Suggestions on how to correct the first encountered error?

Or did you meant a list of all errors? Or even sth else?


>          1. Where is the mistake in the paragraph (initial index + final
>             index).
>          2. A list of suggestions to correct that mistake (this list can
>             be empty if checker is not prepared to guess).
>          3. A comment about mistake, e.g. what a grammar book should say
>             about it.

Having listed point 1. here as part of the list seems to suggest that a
list of all errors was meant to be returned...
When I talked about this to people implementing grammar checkers last
year all of them said to stop at the first error. Since when that error
was corrected the whole sentence will have to be checked again.
Thus there would be no need for further errors.
Also (as sometimes happen with compilers) consider one single error to
trigger reports of several errors following it. If that one gets fixed
all the other ones will vanish as well. Thus the list may already be
obsolete when the first error got fixed.

This is true, yes it should be better.

> 2. Grammar Checker API, future:
>
>    1. Let's suppose it's possible to manage several languages in a text
>       and there is a Language Guessing API. Then, when OpenOffice
>       discover language of a sentence, it automatically loads grammar
>       checker to correspondent language.

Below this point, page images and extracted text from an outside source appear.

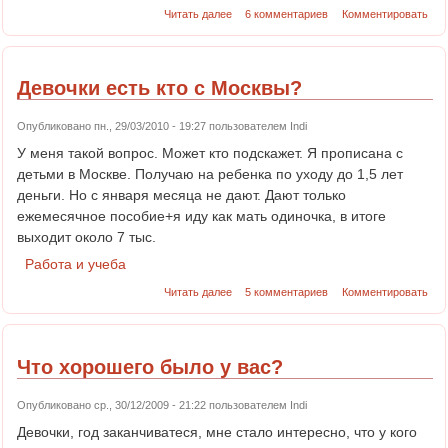
Читать далее
6 комментариев
Комментировать
Девочки есть кто с Москвы?
Опубликовано пн., 29/03/2010 - 19:27 пользователем
Indi
У меня такой вопрос. Может кто подскажет. Я прописана с
детьми в Москве. Получаю на ребенка по уходу до 1,5 лет
деньги. Но с января месяца не дают. Дают только
ежемесячное пособие+я иду как мать одиночка, в итоге
выходит около 7 тыс.
Работа и учеба
Читать далее
5 комментариев
Комментировать
Что хорошего было у вас?
Опубликовано ср., 30/12/2009 - 21:22 пользователем
Indi
Девочки, год заканчиватеся, мне стало интересно, что у кого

Here it is a bit like the snake biting it's tail:
How is the language guessing to be presented with a sentence to operate
on (in order to define which grammar checker is to be used), when the
grammar checker is already required to identify the end of the sentence?

Either it is only guessing the language of the paragraph, which may
constitute of several complete-sentences-in-various-languages. Or we
still need the I18N breakiterator (or sth similar) to identify the sentence.